------ Data supplied

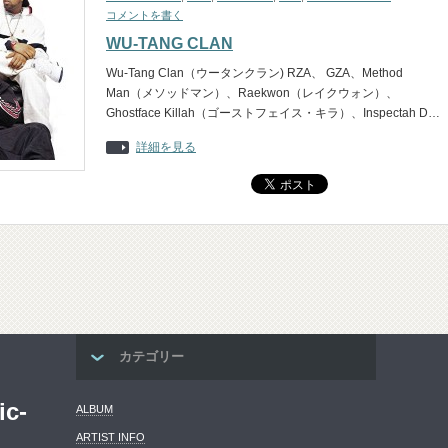
コメントを書く
WU-TANG CLAN
Wu-Tang Clan（ウータンクラン) RZA、 GZA、Method
Man（メソッドマン）、Raekwon（レイクウォン）、
Ghostface Killah（ゴーストフェイス・キラ）、Inspectah D…
詳細を見る
カテゴリー
ic-
ALBUM
ARTIST INFO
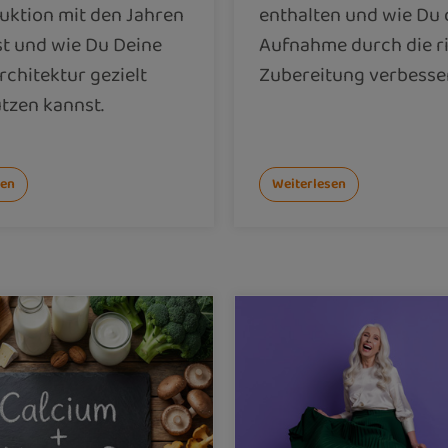
uktion mit den Jahren
enthalten und wie Du 
t und wie Du Deine
Aufnahme durch die r
rchitektur gezielt
Zubereitung verbesser
tzen kannst.
sen
Weiterlesen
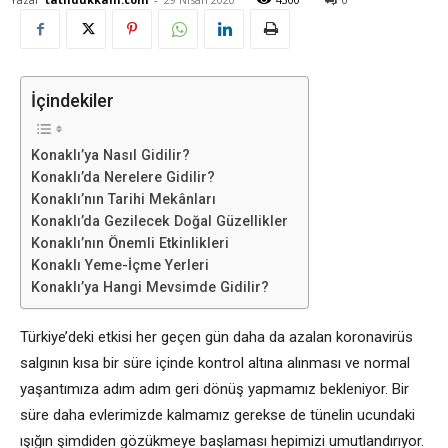
İçindekiler
Konaklı’ya Nasıl Gidilir?
Konaklı’da Nerelere Gidilir?
Konaklı’nın Tarihi Mekânları
Konaklı’da Gezilecek Doğal Güzellikler
Konaklı’nın Önemli Etkinlikleri
Konaklı Yeme-İçme Yerleri
Konaklı’ya Hangi Mevsimde Gidilir?
Türkiye’deki etkisi her geçen gün daha da azalan koronavirüs
salgının kısa bir süre içinde kontrol altına alınması ve normal
yaşantımıza adım adım geri dönüş yapmamız bekleniyor. Bir
süre daha evlerimizde kalmamız gerekse de tünelin ucundaki
ışığın şimdiden gözükmeye başlaması hepimizi umutlandırıyor.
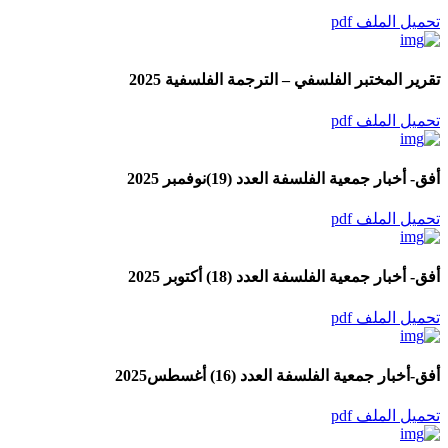
تحميل الملف pdf
تقرير المختبر الفلسفي – الترجمة الفلسفية 2025
تحميل الملف pdf
أفق- أخبار جمعية الفلسفة العدد (19)نوفمبر 2025
تحميل الملف pdf
أفق- أخبار جمعية الفلسفة العدد (18) أكتوبر 2025
تحميل الملف pdf
أفق-أخبار جمعية الفلسفة العدد (16) أغسطس2025
تحميل الملف pdf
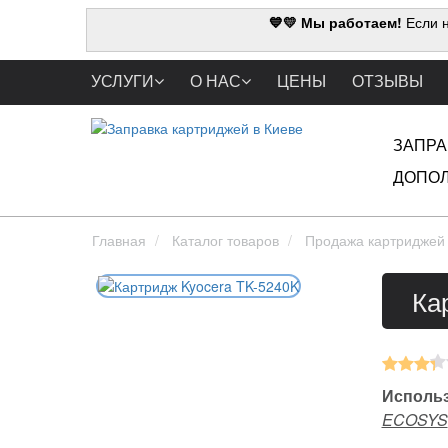
💙💛 Мы работаем!
Если н
УСЛУГИ
О НАС
ЦЕНЫ
ОТЗЫВЫ
ЗАПРА
ДОПОЛ
Главная
Каталог товаров
Продажа картриджей
Ка
Использ
ECOSYS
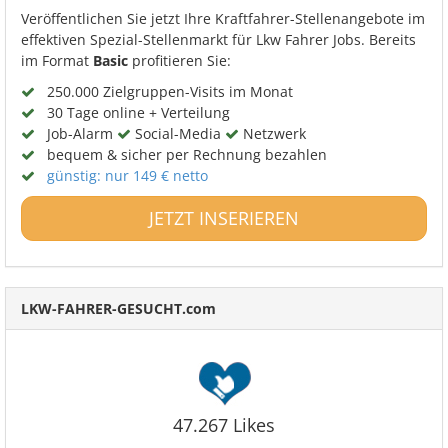
Veröffentlichen Sie jetzt Ihre Kraftfahrer-Stellenangebote im
effektiven Spezial-Stellenmarkt für Lkw Fahrer Jobs. Bereits
im Format
Basic
profitieren Sie:
250.000 Zielgruppen-Visits im Monat
30 Tage online + Verteilung
Job-Alarm
Social-Media
Netzwerk
bequem & sicher per Rechnung bezahlen
günstig: nur 149 € netto
JETZT INSERIEREN
LKW-FAHRER-GESUCHT.com
47.267 Likes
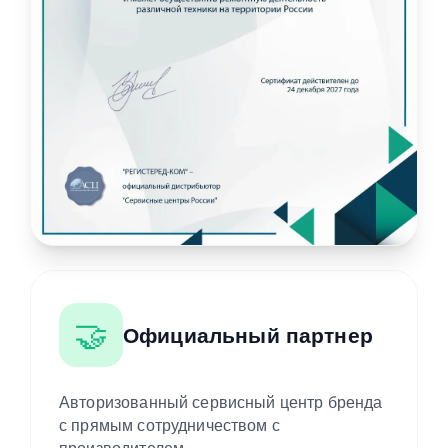
🤝
Официальный партнер
Авторизованный сервисный центр бренда
с прямым сотрудничеством с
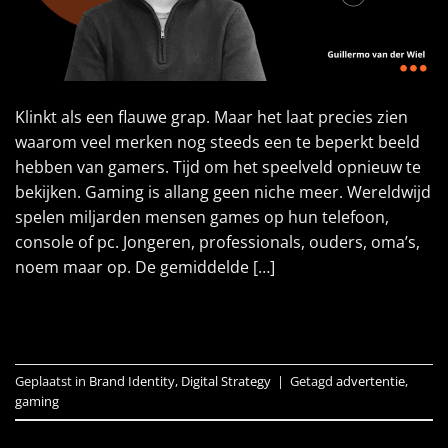
Klinkt als een flauwe grap. Maar het laat precies zien
waarom veel merken nog steeds een te beperkt beeld
hebben van gamers. Tijd om het speelveld opnieuw te
bekijken. Gaming is allang geen niche meer. Wereldwijd
spelen miljarden mensen games op hun telefoon,
console of pc. Jongeren, professionals, ouders, oma’s,
noem maar op. De gemiddelde […]
LEES VERDER
→
Geplaatst in
Brand Identity
,
Digital Strategy
|
Getagd
advertentie
,
gaming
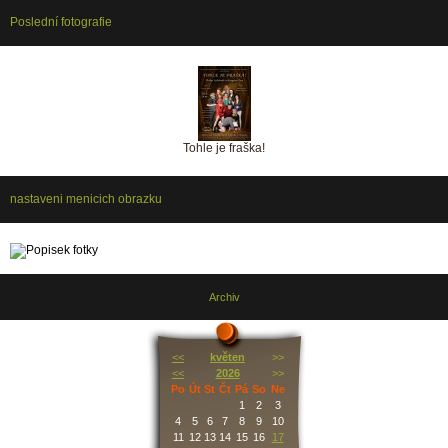
Poslední fotografie
Tohle je fraška!
nastaveni menicich obrazku
Archiv
<<
květen
>>
<<
2026
>>
Po
Út
St
Čt
Pá
So
Ne
1
2
3
4
5
6
7
8
9
10
11
12
13
14
15
16
17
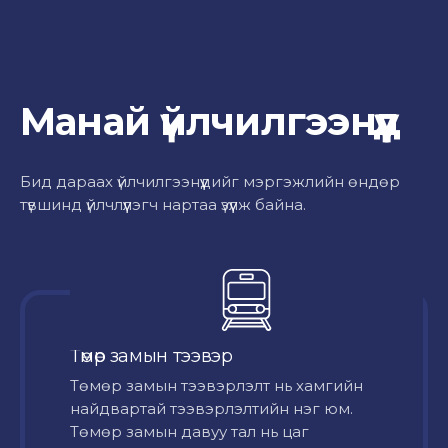
Манай үйлчилгээнүүд
Бид дараах үйлчилгээнүүдийг мэргэжлийн өндөр
түвшинд үйлчлүүлэгч нартаа үзүүлж байна.
Төмөр замын тээвэр
Төмөр замын тээвэрлэлт нь хамгийн
найдвартай тээвэрлэлтийн нэг юм.
Төмөр замын давуу тал нь цаг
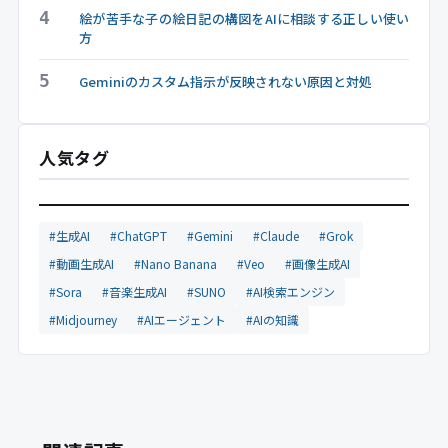
4
絵が苦手な子の絵日記の構図をAIに相談する正しい使い
方
5
Geminiのカスタム指示が反映されない原因と対処
人気タグ
#生成AI
#ChatGPT
#Gemini
#Claude
#Grok
#動画生成AI
#Nano Banana
#Veo
#画像生成AI
#Sora
#音楽生成AI
#SUNO
#AI検索エンジン
#Midjourney
#AIエージェント
#AIの知識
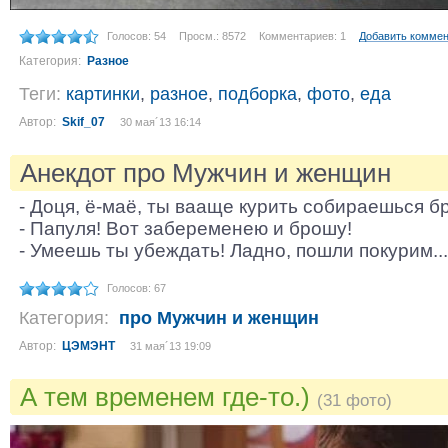
Голосов: 54
Просм.: 8572
Комментариев: 1
Добавить комме
Категория:
Разное
Теги:
картинки
,
разное
,
подборка
,
фото
,
еда
Автор:
Skif_07
30 мая´13 16:14
Анекдот про Мужчин и женщин
- Доця, ё-маё, ты вааще курить собираешься б
- Папуля! Вот забеременею и брошу!
- Умеешь ты убеждать! Ладно, пошли покурим...
Голосов: 67
Категория:
про Мужчин и женщин
Автор:
ЦЭМЭНТ
31 мая´13 19:09
А тем временем где-то.)
(31 фото)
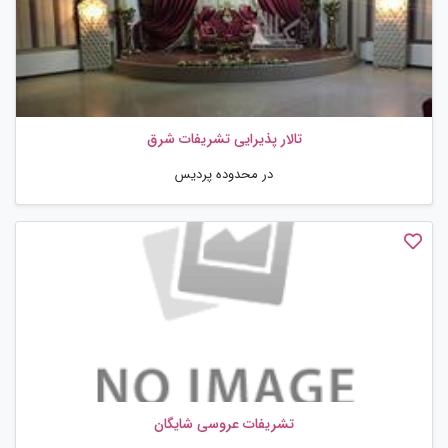
تالار پذیرایی تشریفات شرق
در محدوده پردیس
تشریفات عروسی شایگان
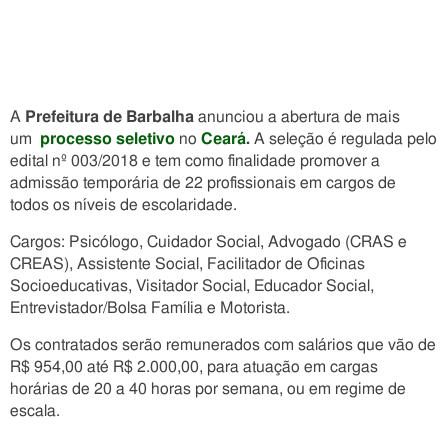
A
Prefeitura de Barbalha
anunciou a abertura de mais
um
processo seletivo
no
Ceará
.
A seleção é regulada pelo
edital nº 003/2018 e tem como finalidade promover a
admissão temporária de 22 profissionais em cargos de
todos os níveis de escolaridade.
Cargos: Psicólogo, Cuidador Social, Advogado (CRAS e
CREAS), Assistente Social, Facilitador de Oficinas
Socioeducativas, Visitador Social, Educador Social,
Entrevistador/Bolsa Família e Motorista.
Os contratados serão remunerados com salários que vão de
R$ 954,00 até R$ 2.000,00, para atuação em cargas
horárias de 20 a 40 horas por semana, ou em regime de
escala.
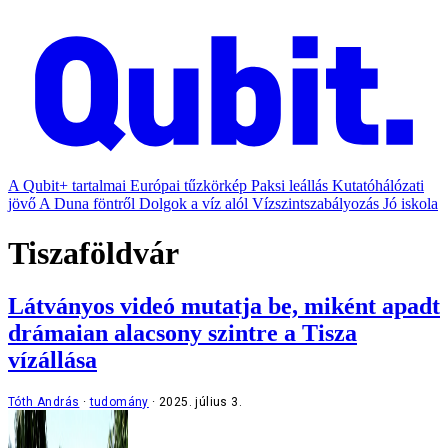
A Qubit+ tartalmai
Európai tűzkörkép
Paksi leállás
Kutatóhálózati
jövő
A Duna föntről
Dolgok a víz alól
Vízszintszabályozás
Jó iskola
Tiszaföldvár
Látványos videó mutatja be, miként apadt
drámaian alacsony szintre a Tisza
vízállása
Tóth András
tudomány
2025. július 3.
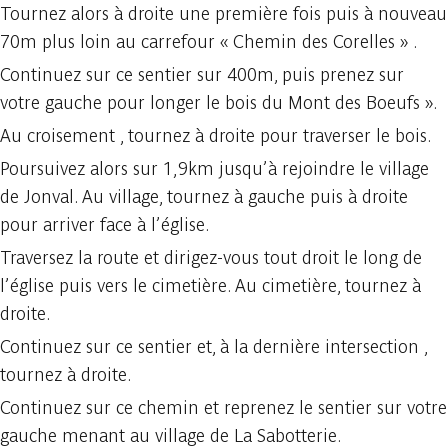
Tournez alors à droite une première fois puis à nouveau
70m plus loin au carrefour « Chemin des Corelles » .
Continuez sur ce sentier sur 400m, puis prenez sur
votre gauche pour longer le bois du Mont des Boeufs ».
Au croisement , tournez à droite pour traverser le bois.
Poursuivez alors sur 1,9km jusqu’à rejoindre le village
de Jonval. Au village, tournez à gauche puis à droite
pour arriver face à l’église.
Traversez la route et dirigez-vous tout droit le long de
l’église puis vers le cimetière. Au cimetière, tournez à
droite.
Continuez sur ce sentier et, à la dernière intersection ,
tournez à droite.
Continuez sur ce chemin et reprenez le sentier sur votre
gauche menant au village de La Sabotterie.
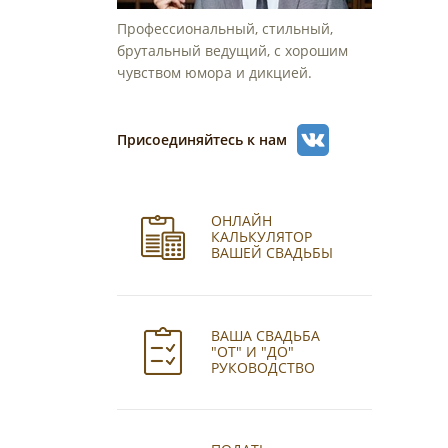
Профессиональный, стильный,
брутальный ведущий, с хорошим
чувством юмора и дикцией.
Присоединяйтесь к нам
ОНЛАЙН
КАЛЬКУЛЯТОР
ВАШЕЙ СВАДЬБЫ
ВАША СВАДЬБА
"ОТ" И "ДО"
РУКОВОДСТВО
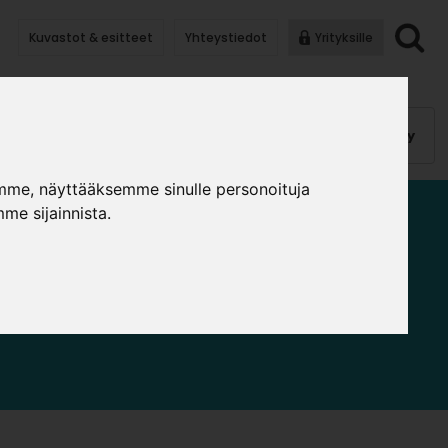
Kuvastot & esitteet
Yhteystiedot
Yrityksille
anauhat
Kalusterungot, ovet
Helat
Pintakäsittely
mme, näyttääksemme sinulle personoituja
me sijainnista.
FIILIT JA KEITTIÖLISTAT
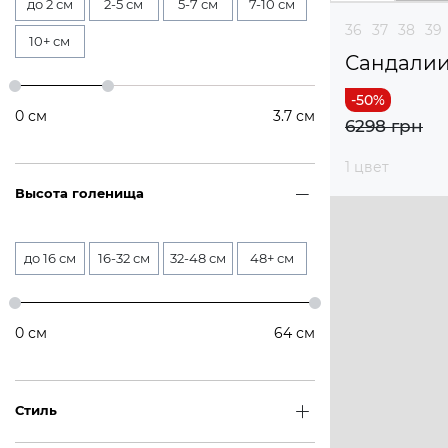
до 2 см
2-5 см
5-7 см
7-10 см
36
37
38
39
10+ см
Сандали
0
см
3.7
см
6298 грн
1 цвет
Высота голенища
до 16 см
16-32 см
32-48 см
48+ см
0
см
64
см
Стиль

------------

Among the lines above, return those that hold the word "daha".

• Exercise answer:
Türkiye’deki etkisi her geçen gün daha da azalan koronavirüs
süre daha evlerimizde kalmamız gerekse de tünelin ucundaki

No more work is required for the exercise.